Nesta terça-feira (10), o mercado financeiro acompanhou o desempenho dos principais índices de Nova York. O Dow Jones teve baixa de 0,07%, o S&P 500 cedeu 0,21% e o Nasdaq registrou avanço de 0,01%.
Na sessão de hoje, os contratos futuros do petróleo fecharam em forte queda. O movimento foi influenciado por comentários de Trump, feitos na véspera, de que a guerra na região pode terminar em breve e de que já possibilidade de alívio em sanções ligadas à commodity.
Negociado na New York Mercantile Exchange (Nymex), o petróleo WTI para abril fechou em baixa de 11,9% a US$ 83,45 o barril. Já o Brent para maio caiu 11,2% a US$ 87,80 o barril, negociado na Intercontinental Exchange de Londres (ICE).
Mais cedo, porém, as declarações do Irã chegaram a limitar as perdas das cotações. O país afirmou que pode bloquear exportações de petróleo enquanto estiver sob ataque, o que inicialmente trouxe volatilidade ao mercado de energia.
Dólar recua frente a moedas fortes
No mercado de câmbio, o dólar hoje operou em baixa ante outras moedas fortes, ampliando as perdas registradas no preção anterior.
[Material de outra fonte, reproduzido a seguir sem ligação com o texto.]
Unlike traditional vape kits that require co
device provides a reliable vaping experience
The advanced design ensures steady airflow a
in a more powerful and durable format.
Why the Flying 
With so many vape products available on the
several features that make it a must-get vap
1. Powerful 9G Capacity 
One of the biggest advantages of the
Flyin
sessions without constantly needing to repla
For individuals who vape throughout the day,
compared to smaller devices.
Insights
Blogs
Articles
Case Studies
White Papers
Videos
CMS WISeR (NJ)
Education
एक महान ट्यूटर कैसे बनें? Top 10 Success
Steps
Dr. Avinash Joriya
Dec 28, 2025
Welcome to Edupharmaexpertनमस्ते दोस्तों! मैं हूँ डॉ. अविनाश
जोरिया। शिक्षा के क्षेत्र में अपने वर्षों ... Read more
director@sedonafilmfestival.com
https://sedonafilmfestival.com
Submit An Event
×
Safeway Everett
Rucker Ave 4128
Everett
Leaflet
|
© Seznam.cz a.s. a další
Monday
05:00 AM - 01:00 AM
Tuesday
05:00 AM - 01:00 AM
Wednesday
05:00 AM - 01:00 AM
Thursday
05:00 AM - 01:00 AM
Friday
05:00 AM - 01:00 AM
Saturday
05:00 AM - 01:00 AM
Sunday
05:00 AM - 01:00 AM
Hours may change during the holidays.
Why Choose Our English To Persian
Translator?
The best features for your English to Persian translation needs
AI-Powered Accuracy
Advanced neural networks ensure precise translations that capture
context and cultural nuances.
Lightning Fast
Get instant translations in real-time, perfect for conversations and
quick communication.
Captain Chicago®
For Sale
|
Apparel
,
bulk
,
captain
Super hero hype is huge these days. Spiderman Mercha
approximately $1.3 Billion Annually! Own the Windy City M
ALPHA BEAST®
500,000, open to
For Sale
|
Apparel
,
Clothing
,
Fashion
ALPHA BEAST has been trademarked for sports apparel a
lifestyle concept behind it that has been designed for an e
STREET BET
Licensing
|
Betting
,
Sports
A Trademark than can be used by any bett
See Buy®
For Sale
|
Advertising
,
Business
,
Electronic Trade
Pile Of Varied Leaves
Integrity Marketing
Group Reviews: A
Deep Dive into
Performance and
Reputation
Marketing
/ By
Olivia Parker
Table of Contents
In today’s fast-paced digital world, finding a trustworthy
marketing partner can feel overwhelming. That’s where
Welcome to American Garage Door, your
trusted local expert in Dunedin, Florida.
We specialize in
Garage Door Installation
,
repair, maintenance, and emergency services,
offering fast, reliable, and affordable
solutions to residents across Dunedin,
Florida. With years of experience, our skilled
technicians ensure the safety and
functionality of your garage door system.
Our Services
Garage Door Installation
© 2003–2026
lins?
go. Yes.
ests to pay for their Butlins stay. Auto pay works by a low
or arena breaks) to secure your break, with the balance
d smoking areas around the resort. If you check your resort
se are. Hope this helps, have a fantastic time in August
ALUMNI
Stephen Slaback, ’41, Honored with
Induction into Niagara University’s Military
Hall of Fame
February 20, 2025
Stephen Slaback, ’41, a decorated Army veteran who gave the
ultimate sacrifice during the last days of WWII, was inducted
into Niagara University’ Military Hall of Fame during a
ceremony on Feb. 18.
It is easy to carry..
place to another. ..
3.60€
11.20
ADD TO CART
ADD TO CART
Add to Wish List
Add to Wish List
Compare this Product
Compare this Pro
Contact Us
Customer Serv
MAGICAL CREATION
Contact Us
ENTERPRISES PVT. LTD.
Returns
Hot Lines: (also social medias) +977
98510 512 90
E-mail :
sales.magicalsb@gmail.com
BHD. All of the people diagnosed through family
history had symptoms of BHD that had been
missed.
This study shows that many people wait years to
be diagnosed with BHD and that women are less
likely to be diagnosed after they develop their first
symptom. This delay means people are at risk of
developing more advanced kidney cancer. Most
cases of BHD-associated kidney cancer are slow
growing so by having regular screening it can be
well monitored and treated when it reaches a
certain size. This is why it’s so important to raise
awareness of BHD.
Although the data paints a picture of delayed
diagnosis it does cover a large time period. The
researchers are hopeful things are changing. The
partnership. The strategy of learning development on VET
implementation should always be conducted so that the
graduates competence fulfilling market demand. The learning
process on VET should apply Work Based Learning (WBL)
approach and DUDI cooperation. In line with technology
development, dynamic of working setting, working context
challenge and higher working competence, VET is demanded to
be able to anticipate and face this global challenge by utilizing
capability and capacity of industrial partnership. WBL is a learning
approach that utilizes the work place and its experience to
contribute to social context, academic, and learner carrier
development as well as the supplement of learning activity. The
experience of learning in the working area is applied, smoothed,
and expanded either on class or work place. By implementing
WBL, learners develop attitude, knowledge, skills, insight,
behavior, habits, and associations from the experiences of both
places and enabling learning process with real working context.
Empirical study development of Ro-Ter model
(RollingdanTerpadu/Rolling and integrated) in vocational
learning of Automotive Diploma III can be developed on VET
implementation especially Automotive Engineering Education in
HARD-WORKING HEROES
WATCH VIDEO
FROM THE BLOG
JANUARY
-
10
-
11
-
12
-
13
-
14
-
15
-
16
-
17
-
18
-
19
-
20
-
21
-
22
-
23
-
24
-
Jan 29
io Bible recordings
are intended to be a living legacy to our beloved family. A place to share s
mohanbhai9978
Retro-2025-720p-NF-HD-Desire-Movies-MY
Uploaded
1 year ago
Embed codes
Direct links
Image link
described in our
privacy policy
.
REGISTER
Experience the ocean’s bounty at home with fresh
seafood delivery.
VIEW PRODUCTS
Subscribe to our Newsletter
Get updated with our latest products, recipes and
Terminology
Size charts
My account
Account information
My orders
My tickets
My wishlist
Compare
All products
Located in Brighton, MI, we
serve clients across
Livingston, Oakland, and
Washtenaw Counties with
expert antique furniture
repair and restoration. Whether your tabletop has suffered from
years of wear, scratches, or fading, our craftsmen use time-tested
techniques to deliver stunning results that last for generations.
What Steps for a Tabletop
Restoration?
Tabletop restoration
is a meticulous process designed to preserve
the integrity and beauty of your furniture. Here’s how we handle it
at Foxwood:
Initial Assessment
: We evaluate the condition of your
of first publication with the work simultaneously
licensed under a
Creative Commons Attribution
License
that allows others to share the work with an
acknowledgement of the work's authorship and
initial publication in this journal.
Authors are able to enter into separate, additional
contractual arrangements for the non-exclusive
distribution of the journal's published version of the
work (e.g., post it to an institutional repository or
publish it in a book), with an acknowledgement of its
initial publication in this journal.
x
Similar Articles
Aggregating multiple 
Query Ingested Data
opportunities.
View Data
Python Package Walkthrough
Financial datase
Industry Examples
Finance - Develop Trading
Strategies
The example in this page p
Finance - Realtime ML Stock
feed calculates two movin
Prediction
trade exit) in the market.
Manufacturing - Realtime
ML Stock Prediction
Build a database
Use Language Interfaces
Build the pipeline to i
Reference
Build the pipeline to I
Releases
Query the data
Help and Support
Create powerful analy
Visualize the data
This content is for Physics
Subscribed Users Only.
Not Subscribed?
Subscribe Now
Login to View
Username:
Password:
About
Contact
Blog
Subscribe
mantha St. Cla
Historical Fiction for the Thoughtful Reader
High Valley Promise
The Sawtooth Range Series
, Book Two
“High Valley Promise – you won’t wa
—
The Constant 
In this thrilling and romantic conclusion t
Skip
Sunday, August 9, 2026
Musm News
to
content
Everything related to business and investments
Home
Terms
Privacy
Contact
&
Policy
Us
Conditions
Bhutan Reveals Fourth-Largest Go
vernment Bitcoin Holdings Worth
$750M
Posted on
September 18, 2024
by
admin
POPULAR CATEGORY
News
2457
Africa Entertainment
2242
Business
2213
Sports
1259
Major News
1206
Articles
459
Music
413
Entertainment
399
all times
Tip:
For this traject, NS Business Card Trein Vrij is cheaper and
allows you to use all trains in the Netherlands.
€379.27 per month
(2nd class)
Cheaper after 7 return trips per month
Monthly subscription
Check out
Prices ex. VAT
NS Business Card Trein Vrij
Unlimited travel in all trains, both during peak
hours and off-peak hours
O movimento também refletiu as declarações de Trump, que contribuíram para pressionar os preços do petróleo.
O índice DXY, que mede o desempenho da moeda americana frente a uma cesta de seis divisas fortes, recuou 0,35% aos 98,826 pontos. O euro caiu a US$ 1,1615, a libra cedeu para US$ 1,3418 e o dólar subiu a 158,10 ienes.
Treasuries sobem
No mercado de renda fixa, os rendimentos dos Treasuries (títulos públicos norte-americanos) subiram. O juro da T-note de 2 anos avançou para 3,585%, enquanto o da T-note de 10 anos subiu para 4,151% e o do T-bond de 30 anos teve alta a 4,784%.
Agenda econômica no radar
Na agenda econômica desta terça-feira (10), os investidores acompanharam novos dados do setor imobiliário dos Estados Unidos, com a divulgação das vendas de moradias usadas, que subiram 1,7% em fevereiro ante janeiro no país, para o ritmo anual sazonalmente ajustado de 4,09 milhões de unidades, segundo pesquisa da Associação Nacional de Corretoras (NAR, na sigla em inglês). O resultado contrariou a expectativa de analistas consultados pelo The Wall Street Journal, que previam uma queda de 1,3%, ao ritmo anual ajustado de 3,860 milhões.
O mercado financeiro também monitorou um leilão do Tesouro norte-americano, que ofertou US$ 58 bilhões em T-notes de três anos. A taxa bid-to-cover, um indicativo da demanda, ficou em 2,55 vezes, ante 2,69 vezes na média de seis leilões.